Weingartner argues that being required to make the child support payments is unfair. His failure to make the payments undoubtedly was a principal ground for the court’s granting the adoption without consent. Although we find some merit in his argument, there are factors which support the rejection of his argument by the district court and the Court of Appeals. For one, Weingartner does not contend that he was unaware of the adoption proceeding. He concedes that he was properly served with notice. Thus, he was given the opportunity to contest the adoption and to dispute the allegations of his failure to assume *50parental duties, but he remained silent. It may also be noted that when opposing Lea Ann Michels’ attempt to recover half of the boy’s medical expenses, Weingartner used this same estoppel theory but stated that “[t]he basis for alleging abandonment of the child was that he Tailed to pay any medical or dental expenses of the minor child.’ ” Thus, on another occasion Weingartner was urging the court to consider his failure to pay medical expenses to be the principal ground for the consentless adoption. Finally, Michels points out that she was not a party to the adoption proceeding. It is not strictly accurate, therefore, to say that she used his failure to pay to her advantage in the adoption proceeding and now wants to force him to pay.

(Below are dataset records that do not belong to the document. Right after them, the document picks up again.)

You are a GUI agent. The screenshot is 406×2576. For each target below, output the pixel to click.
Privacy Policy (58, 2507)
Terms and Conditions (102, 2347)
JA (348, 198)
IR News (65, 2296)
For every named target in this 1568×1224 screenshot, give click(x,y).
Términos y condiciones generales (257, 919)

Weingartner cites Perrenoud v. Perrenoud, 206 Kan. 559, 480 P.2d 749 (1971), for the proposition that the clean hands doctrine is applicable in this child support action. The fact pattern of Perrenoud is enormously complicated. Eight pages of the opinion are devoted to its recitation. 206 Kan. at 561-68. For our purpose, it is sufficient to say that the Perrenouds married, divorced, remarried, redivorced, disputed custody of their children, married, divorced, and remarried other people in a number of states. The dispositive issues on appeal included jurisdiction, conflict of laws, and recognition of foreign decrees.

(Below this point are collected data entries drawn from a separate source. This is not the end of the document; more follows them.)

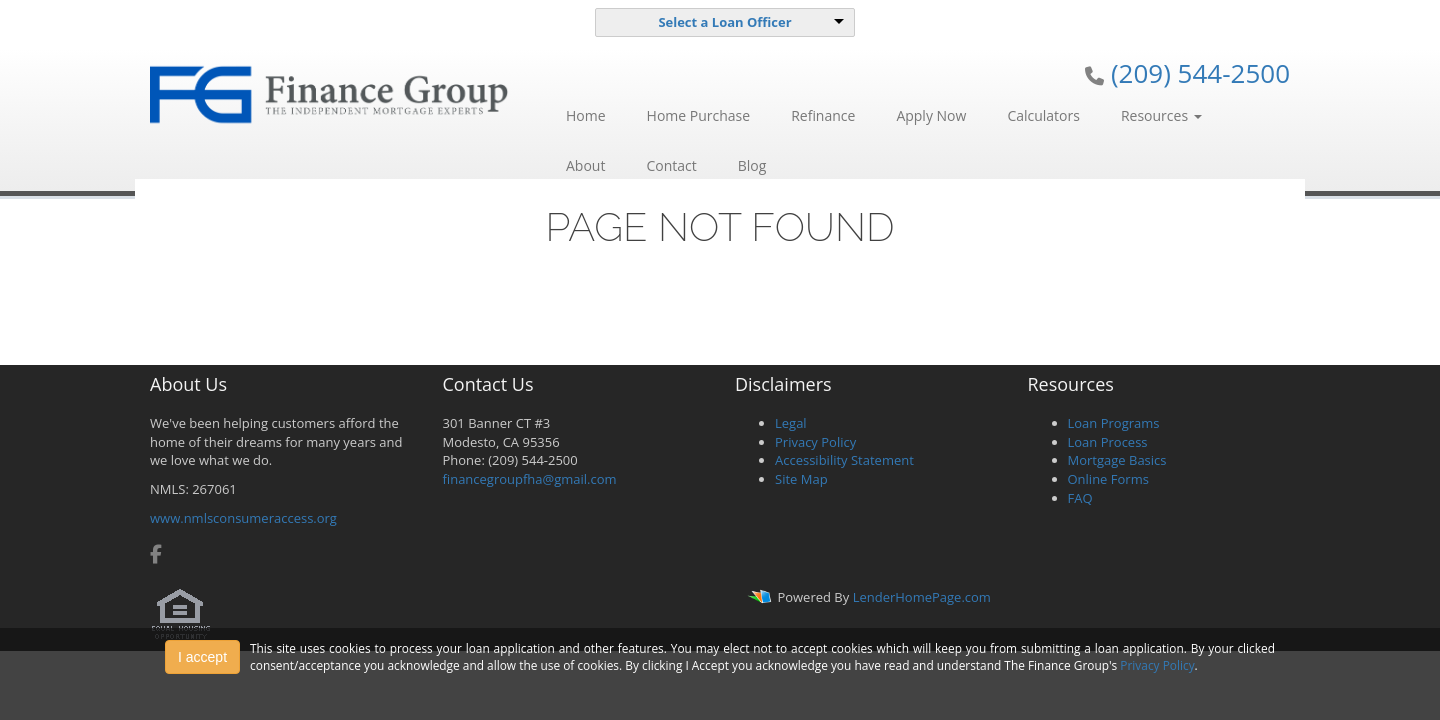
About (585, 165)
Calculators (1043, 115)
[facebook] (156, 556)
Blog (752, 165)
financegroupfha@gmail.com (530, 479)
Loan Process (1108, 442)
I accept (202, 657)
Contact (671, 165)
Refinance (823, 115)
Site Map (801, 479)
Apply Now (931, 115)
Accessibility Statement (844, 460)
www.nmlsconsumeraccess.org (243, 518)
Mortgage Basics (1117, 460)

Weingartner quotes the following language from Perrenoud: “A party cannot invoke jurisdiction and power of a court for the purpose of securing important rights from his adversary through its judgment and, after having obtained the relief desired, repudiate the action of the court at his whim and caprice.” 206 Kan. 559, Syl. ¶ 4. The reference is to the parent going from one state to another relitigating issues which had been resolved in another jurisdiction, but not to his or her liking. There are no comparable facts in the present case. There is another syllabus paragraph from Perrenoud which is more relevant than the one quoted by Weingartner. It states: “The ‘clean hands’ doctrine, as applied in a child custody case, is an equitable one, is not an absolute, and is to be applied or not applied at the court’s discretion in each particular case.” 206 Kan. 559, Syl. ¶ 13. We cannot say that the district court abused its discretion in finding that Michels is not estopped from collecting past due child support payments.
*51The judgments of the Court of Appeals and the district court are affirmed.